Pour les chercheurs qui pourraient se demander comment mettre leur science en pratique, Jennings recommande de prêter l'oreille à ceux qui travaillent déjà sur le terrain. "Je veux demander ce dont les gens ont besoin et je veux fournir une science qui soit utile aux gens et la seule façon de le faire est de demander puis d'écouter très attentivement", dit-elle.

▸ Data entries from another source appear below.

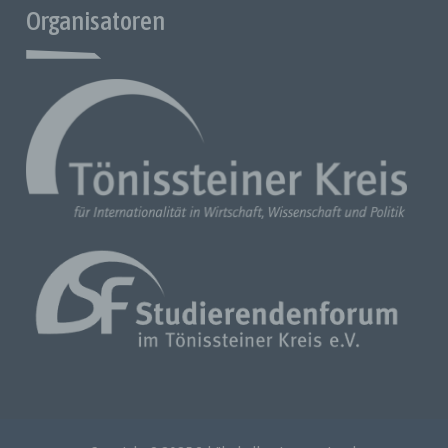
aufbewahrt werden und technischen und organisatorischen
Organisatoren
Maßnahmen unterliegen, die gewährleisten, dass die
personenbezogenen Daten nicht einer identifizierten oder
identifizierbaren natürlichen Person zugewiesen werden.
g) Verantwortlicher oder für die Verarbeitung
Verantwortlicher
Verantwortlicher oder für die Verarbeitung Verantwortlicher
ist die natürliche oder juristische Person, Behörde, Einrichtung
oder andere Stelle, die allein oder gemeinsam mit anderen
über die Zwecke und Mittel der Verarbeitung von
personenbezogenen Daten entscheidet; werden die Zwecke
und Mittel der Verarbeitung durch das Unionsrecht oder das
Recht der Mitgliedstaaten bestimmt, so können der
Verantwortliche oder die spezifischen Kriterien für seine
Benennung durch das Unionsrecht oder das Recht der
Mitgliedstaaten vorgesehen werden.
h) Auftragsverarbeiter
Auftragsverarbeiter ist eine natürliche oder juristische Person,
Behörde, Einrichtung oder andere Stelle, die
personenbezogene Daten im Auftrag des Verantwortlichen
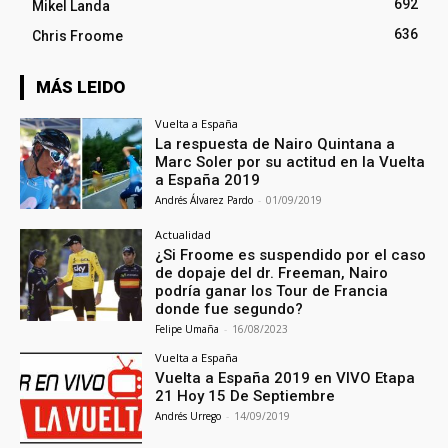
692
Mikel Landa
636
Chris Froome
MÁS LEIDO
Vuelta a España
La respuesta de Nairo Quintana a
Marc Soler por su actitud en la Vuelta
a España 2019
Andrés Álvarez Pardo
-
01/09/2019
Actualidad
¿Si Froome es suspendido por el caso
de dopaje del dr. Freeman, Nairo
podría ganar los Tour de Francia
donde fue segundo?
Felipe Umaña
-
16/08/2023
Vuelta a España
Vuelta a España 2019 en VIVO Etapa
21 Hoy 15 De Septiembre
Andrés Urrego
-
14/09/2019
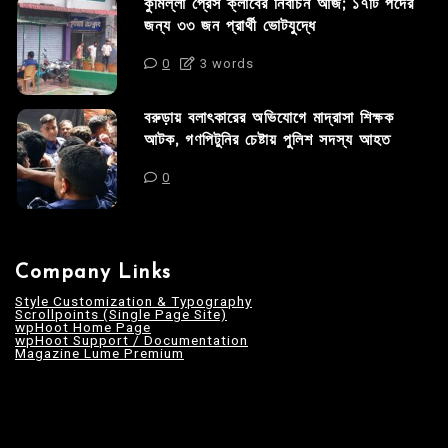
কুমিল্লা প্রেস ক্লাবের নির্বাচন আজ; ১৭টি পদের
জন্য ৩৩ জন প্রার্থী ভোটযুদ্ধে
0
3 words
বরুড়ায় বলাৎকারের অভিযোগে মাদ্রাসা শিক্ষক
আটক, গণপিটুনির চেষ্টায় পুলিশ সদস্য আহত
0
Company Links
Style Customization & Typography
Scrollpoints (Single Page Site)
wpHoot Home Page
wpHoot Support / Documentation
Magazine Lume Premium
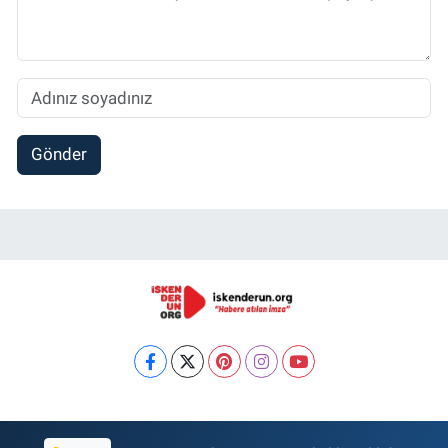
Gönder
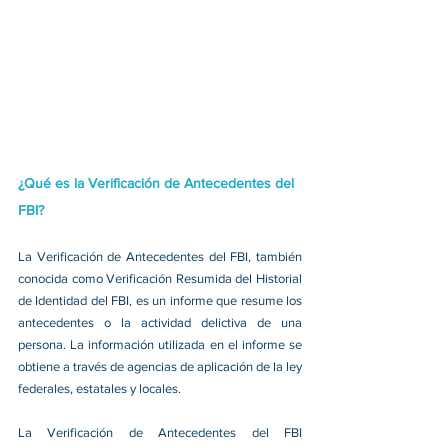
¿Qué es la Verificación de Antecedentes del 
FBI?
La Verificación de Antecedentes del FBI, también 
conocida como Verificación Resumida del Historial 
de Identidad del FBI, es un informe que resume los 
antecedentes o la actividad delictiva de una 
persona. La información utilizada en el informe se 
obtiene a través de agencias de aplicación de la ley 
federales, estatales y locales.
La Verificación de Antecedentes del FBI 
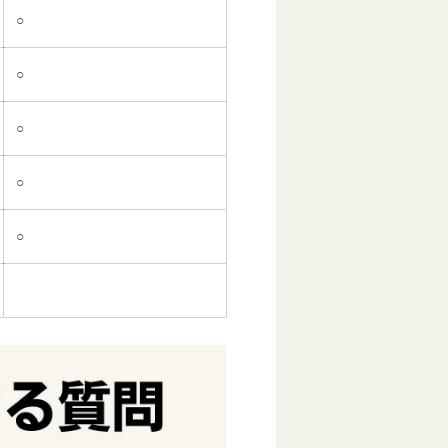
○
○
○
○
○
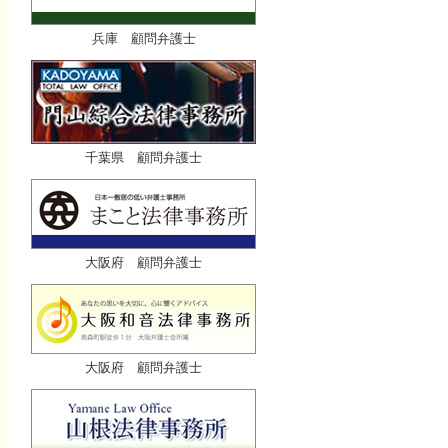
兵庫 顧問弁護士
千葉県 顧問弁護士
大阪府 顧問弁護士
大阪府 顧問弁護士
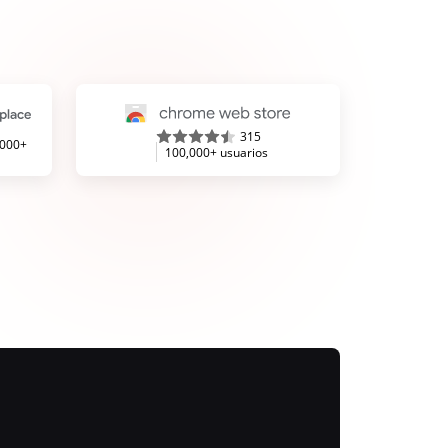
315
,000+
100,000+ usuarios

Elle ajoute que bon nombre des compétences nécessaires à ce type de collaboration proviennent de "[l] apprentissage de petites choses qui n'ont rien à voir avec le fait d'être un scientifique mais qui ont tout à voir avec le fait d'être un être humain".

Des siècles d'esclavage, politiques d'extermination et études scientifiques contraires à l'éthique menées dans les années XNUMX, ont créé la méfiance parmi les communautés tribales. Flores-Rentería et Jennings, conscients de ce passé trouble, ont pris des précautions pour expliquer le travail génétique qu'ils vont faire, soulignant l'application de leurs découvertes pour restaurer les populations de chênes dans les terres tribales.

Pendant des siècles, la vie des peuples tribaux de Californie a été liée aux chênes. Maintenant, cette relation délicate est en danger. Jamais la nécessité de nouer des alliances et de combiner les connaissances pour lutter contre le changement climatique n'a été aussi importante.

« Nous devons avoir le cœur ouvert. Nous devons travailler ensemble pour conserver ces chênes », déclare Flores-Rentería.